INFORMATION SUPPLIED
# # #
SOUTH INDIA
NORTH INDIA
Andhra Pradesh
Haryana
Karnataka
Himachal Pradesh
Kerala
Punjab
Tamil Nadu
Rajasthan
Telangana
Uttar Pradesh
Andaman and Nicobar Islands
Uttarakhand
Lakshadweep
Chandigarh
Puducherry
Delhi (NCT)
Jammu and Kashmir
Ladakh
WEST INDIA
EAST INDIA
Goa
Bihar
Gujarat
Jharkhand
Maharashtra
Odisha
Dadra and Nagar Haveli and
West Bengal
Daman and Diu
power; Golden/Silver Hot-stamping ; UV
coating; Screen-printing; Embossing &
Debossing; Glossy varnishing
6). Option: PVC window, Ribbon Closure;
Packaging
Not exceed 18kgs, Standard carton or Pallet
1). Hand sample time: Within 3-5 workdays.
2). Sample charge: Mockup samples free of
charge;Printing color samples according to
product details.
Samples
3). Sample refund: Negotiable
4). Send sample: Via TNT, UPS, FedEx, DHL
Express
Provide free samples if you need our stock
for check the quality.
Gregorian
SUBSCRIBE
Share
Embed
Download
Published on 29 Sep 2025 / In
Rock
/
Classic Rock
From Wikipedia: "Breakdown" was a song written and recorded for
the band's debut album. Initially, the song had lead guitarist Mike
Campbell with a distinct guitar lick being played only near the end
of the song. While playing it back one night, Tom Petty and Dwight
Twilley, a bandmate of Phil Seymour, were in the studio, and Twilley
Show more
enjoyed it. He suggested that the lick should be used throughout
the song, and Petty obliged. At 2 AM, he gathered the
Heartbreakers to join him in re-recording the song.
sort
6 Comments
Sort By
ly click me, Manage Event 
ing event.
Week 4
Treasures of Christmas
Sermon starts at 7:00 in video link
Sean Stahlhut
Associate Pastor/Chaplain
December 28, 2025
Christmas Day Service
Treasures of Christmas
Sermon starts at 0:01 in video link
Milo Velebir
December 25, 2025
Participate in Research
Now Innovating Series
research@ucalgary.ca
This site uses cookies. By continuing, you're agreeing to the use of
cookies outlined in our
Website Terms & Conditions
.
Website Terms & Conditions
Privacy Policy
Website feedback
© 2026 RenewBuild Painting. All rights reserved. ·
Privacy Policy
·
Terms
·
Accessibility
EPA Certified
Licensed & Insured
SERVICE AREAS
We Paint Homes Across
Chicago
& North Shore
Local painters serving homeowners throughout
# # #
DIRECTIONS
Filtering the entries above by the word "Pradesh", copy each line that matches.

RESULT OF THIS EXERCISE
Andhra Pradesh
Himachal Pradesh
Uttar Pradesh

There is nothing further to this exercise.